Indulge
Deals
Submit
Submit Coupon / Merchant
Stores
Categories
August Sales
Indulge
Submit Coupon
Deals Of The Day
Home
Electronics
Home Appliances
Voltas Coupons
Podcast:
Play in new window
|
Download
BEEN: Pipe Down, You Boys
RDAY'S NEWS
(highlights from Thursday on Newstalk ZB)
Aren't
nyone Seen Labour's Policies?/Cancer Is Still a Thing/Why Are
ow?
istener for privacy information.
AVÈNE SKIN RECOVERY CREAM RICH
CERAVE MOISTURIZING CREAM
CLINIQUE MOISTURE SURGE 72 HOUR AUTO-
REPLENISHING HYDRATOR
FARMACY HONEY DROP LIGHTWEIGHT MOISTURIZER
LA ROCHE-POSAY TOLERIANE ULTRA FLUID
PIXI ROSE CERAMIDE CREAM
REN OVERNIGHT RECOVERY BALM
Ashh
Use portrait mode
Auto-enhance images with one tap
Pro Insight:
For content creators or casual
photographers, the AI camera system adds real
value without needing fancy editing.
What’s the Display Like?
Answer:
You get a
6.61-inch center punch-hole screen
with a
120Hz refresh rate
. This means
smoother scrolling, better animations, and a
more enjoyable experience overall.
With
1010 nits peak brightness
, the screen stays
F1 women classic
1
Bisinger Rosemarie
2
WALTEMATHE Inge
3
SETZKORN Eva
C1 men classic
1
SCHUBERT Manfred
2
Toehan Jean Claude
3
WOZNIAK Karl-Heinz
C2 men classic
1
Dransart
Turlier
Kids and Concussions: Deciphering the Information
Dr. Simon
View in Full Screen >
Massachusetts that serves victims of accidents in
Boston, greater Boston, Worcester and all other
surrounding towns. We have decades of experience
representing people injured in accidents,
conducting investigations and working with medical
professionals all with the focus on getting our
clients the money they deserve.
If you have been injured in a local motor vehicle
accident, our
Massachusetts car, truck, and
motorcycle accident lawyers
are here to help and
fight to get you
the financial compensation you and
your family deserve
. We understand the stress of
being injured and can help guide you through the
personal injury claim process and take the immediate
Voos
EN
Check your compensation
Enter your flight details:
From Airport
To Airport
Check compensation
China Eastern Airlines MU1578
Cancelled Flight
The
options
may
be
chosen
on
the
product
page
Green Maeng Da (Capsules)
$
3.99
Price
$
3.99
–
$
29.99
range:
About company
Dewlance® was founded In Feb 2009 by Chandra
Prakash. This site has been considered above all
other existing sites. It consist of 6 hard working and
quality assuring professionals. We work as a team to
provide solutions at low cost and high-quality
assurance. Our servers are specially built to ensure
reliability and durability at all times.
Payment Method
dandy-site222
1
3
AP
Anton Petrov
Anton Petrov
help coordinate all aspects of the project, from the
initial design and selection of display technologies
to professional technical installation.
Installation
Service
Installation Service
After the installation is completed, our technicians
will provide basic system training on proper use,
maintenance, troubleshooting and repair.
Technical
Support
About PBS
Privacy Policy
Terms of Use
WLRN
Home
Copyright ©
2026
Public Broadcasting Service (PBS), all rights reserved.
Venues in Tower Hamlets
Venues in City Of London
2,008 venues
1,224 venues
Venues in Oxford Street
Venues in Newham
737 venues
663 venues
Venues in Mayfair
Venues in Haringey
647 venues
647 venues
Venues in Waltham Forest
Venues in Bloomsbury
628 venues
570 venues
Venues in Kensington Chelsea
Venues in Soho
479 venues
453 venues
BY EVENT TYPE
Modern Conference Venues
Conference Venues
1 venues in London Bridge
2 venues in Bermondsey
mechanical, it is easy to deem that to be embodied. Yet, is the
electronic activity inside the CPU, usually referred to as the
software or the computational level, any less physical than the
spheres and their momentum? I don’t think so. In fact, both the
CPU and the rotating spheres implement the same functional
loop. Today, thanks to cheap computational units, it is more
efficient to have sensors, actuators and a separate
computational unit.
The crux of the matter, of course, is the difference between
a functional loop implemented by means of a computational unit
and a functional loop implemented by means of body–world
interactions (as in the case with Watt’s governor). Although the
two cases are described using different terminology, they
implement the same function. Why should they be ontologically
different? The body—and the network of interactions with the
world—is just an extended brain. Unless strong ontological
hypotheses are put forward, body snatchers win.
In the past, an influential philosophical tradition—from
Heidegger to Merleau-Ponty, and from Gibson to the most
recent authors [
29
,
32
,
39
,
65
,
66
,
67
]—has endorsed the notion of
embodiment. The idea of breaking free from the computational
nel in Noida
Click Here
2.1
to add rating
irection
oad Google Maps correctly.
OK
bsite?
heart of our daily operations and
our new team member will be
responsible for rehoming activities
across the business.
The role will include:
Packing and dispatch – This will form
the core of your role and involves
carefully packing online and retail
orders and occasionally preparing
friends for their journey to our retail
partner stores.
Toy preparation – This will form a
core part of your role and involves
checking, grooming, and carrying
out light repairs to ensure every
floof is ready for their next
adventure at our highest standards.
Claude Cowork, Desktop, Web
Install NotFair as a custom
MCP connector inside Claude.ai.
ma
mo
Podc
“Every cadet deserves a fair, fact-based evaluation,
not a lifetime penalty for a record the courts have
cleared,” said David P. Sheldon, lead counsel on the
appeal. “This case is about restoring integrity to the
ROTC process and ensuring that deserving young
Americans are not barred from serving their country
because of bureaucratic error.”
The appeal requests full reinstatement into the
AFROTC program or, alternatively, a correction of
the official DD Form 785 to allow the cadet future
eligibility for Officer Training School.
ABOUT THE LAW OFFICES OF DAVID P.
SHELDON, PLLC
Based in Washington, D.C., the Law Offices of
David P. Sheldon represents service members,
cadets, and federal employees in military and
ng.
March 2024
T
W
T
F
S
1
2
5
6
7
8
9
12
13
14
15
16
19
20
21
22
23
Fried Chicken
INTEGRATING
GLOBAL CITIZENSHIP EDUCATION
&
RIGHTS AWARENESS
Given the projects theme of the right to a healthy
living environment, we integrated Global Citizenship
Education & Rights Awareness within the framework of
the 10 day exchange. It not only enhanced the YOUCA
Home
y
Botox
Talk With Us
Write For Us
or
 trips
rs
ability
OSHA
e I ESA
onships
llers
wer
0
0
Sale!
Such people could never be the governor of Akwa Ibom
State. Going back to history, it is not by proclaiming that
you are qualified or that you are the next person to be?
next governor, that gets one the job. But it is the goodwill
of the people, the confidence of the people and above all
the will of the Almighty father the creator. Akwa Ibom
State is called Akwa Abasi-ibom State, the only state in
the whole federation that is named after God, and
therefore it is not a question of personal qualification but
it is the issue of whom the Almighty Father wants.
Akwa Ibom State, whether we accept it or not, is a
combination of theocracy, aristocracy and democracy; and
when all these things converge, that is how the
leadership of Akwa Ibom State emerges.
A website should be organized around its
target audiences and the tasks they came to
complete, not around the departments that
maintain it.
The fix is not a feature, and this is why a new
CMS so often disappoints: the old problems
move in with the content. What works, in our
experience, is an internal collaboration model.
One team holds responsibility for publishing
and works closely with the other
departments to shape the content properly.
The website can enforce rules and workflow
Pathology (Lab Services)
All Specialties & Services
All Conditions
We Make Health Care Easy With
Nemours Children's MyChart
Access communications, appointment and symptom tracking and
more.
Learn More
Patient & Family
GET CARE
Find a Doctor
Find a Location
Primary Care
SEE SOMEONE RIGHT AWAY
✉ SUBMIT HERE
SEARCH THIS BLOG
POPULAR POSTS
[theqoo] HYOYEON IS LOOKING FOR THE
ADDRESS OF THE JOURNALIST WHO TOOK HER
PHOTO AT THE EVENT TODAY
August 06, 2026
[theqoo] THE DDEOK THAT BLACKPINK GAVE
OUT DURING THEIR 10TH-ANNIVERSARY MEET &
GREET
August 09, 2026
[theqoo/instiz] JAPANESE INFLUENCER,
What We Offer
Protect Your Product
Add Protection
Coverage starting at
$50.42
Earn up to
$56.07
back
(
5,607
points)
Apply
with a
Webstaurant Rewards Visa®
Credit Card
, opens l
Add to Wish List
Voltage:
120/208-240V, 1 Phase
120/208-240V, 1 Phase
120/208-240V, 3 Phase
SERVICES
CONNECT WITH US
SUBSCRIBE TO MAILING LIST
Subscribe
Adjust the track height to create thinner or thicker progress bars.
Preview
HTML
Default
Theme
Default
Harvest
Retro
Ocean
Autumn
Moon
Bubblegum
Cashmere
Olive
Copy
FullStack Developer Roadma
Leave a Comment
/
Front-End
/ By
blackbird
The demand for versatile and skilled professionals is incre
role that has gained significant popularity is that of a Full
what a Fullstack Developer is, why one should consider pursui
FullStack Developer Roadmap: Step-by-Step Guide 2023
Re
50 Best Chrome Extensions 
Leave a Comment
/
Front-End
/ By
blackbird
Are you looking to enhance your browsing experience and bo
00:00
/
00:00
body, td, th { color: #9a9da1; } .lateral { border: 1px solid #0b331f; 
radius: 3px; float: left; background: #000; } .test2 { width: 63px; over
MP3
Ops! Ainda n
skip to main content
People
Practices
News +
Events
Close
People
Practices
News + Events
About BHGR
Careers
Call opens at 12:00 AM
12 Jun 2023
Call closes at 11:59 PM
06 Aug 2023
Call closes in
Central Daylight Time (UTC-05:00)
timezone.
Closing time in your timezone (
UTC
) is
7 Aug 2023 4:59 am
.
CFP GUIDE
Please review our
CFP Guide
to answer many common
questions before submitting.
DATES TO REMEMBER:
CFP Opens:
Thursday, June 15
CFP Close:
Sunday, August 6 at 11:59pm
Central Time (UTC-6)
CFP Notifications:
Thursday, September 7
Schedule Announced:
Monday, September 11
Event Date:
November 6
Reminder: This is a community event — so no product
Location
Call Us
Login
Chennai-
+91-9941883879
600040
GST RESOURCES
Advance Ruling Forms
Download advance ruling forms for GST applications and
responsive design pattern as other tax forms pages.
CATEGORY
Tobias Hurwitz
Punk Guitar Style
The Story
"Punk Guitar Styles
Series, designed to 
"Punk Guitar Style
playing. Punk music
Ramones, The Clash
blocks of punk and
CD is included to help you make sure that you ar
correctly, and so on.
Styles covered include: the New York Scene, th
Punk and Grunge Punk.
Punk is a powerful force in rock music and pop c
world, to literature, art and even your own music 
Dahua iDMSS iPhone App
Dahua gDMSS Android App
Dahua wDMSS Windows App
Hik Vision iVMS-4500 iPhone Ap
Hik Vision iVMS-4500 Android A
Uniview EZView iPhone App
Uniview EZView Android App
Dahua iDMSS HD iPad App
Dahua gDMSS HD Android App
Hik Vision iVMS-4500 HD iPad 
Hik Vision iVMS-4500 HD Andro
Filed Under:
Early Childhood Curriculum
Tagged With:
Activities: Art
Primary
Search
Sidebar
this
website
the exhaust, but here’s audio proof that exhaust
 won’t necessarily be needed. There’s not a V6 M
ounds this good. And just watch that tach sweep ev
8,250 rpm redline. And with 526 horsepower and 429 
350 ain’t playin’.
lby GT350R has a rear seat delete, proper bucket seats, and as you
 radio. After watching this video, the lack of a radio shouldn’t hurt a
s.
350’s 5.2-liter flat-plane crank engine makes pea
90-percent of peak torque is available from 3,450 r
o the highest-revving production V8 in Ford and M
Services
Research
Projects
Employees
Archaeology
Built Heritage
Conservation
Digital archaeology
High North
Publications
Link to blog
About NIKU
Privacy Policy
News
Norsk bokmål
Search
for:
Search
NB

[What needs to be done] Please transcribe only the lines in the records above running from the line that has "Terms of Use" through the line that has "2 venues in Bermondsey", both included, exactly as they appear.

[Exercise response]
Terms of Use
WLRN
Home
Copyright ©
2026
Public Broadcasting Service (PBS), all rights reserved.
Venues in Tower Hamlets
Venues in City Of London
2,008 venues
1,224 venues
Venues in Oxford Street
Venues in Newham
737 venues
663 venues
Venues in Mayfair
Venues in Haringey
647 venues
647 venues
Venues in Waltham Forest
Venues in Bloomsbury
628 venues
570 venues
Venues in Kensington Chelsea
Venues in Soho
479 venues
453 venues
BY EVENT TYPE
Modern Conference Venues
Conference Venues
1 venues in London Bridge
2 venues in Bermondsey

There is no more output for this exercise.